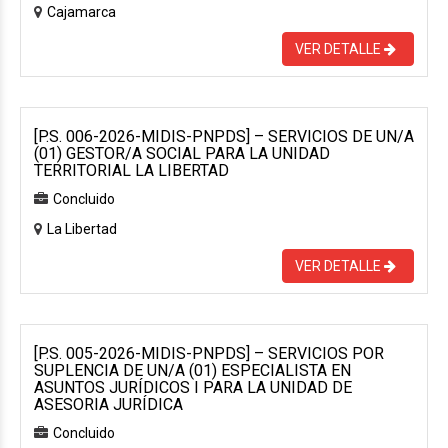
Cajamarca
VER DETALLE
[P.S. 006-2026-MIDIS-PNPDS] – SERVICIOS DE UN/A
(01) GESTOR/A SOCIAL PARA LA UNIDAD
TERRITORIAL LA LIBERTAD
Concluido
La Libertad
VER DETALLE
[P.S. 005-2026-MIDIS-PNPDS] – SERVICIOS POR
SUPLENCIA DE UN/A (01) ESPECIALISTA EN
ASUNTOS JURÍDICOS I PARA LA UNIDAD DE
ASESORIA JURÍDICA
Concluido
====
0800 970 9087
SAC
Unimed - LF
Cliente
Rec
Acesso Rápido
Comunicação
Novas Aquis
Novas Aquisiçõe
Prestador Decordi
====
EXERCISE PROMPT ::
Scan the material above for the word "UNIDAD". Copy each line where it occurs.

PROBLEM SOLUTION ::
(01) GESTOR/A SOCIAL PARA LA UNIDAD
ASUNTOS JURÍDICOS I PARA LA UNIDAD DE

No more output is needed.